We speak very truly when we divide the world into many worlds. We talk
of the vegetable world, and the mineral world, and the animal world. We
even subdivide these into lesser worlds.We go to the sidereal world to
learn the immensities of space. Geology opens a world to us, which
overshadows us with its distances of time. We call man a little world
in himself; and the microscopic world, while it is so rife with new
aspects of God, delights us with all that it insinuates of the
possibilities and likelihoods of the invisible world of immaterial and
angelic life. We call these by the name of worlds, because they seem
like complete creations in themselves, and are each of them a distinct
revelation of God, distinct from all other revelations of Him, and yet
harmonizing with them all. They are separate shadows of God. They are
His wisdom and His beauty, His power and His love, seen from
different points of view. He is many Creators in one Creator. We are
very right in making His one world into many worlds. So it is with the
Incarnation. The whole material universe is not so vast as that one
world of the Incarnation, nor capable of so many or such magnificent
subdivisions. Intellectually or spiritually, the Thirty-Three Years
form a world far vaster than the world of stars. They can even bear to
be subdivided into many other worlds, which are still spacious enough
for the swift intelligences of Angels, as well as the rapidity of
glorified human minds, to traverse for eternity, finding fresh wonders
evermore. The Precious Blood has one biography in Mary's Womb, where it
issued from the lone sanctities of her immaculate heart. It has another
in Bethlehem, and another in Egypt, and another in Nazareth, and
another on the shores of Gennesareth, and another in Jerusalem, and
another in Galilee.
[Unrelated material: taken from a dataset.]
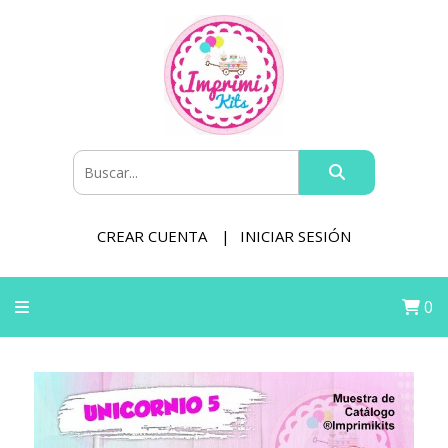
CREAR CUENTA
INICIAR SESIÓN
0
Each of these is a world beyond the measures of our
science, a cloister for devotion, and yet a cloister in which eternity
has ample room. God's vastness is a living vastness. It carries itself
everywhere, and everywhere is entire and transcends the necessities of
space. Each of these separate worlds of the life of Jesus upon earth is
tied by some occult sympathy to some particular attribute, or group of
attributes, in God. Thus we learn in the life of Mother Margaret of the
Blessed Sacrament, Carmalitess at Dijon, that the souls which are
called to a special devotion to our Lord's Resurrection have always a
peculiar attraction to worship the Divine sanctity. These are glimpses
of that glad science of the Three-and-Thirty Years, which will be part
of our unutterable bliss beyond the grave. Surely it makes the world
seem wearier than ever, to think of the unsuspected grandeurs which the
mysteries of our sweet Jesus are waiting to pour out into our souls,
when He has received us into His kingdom.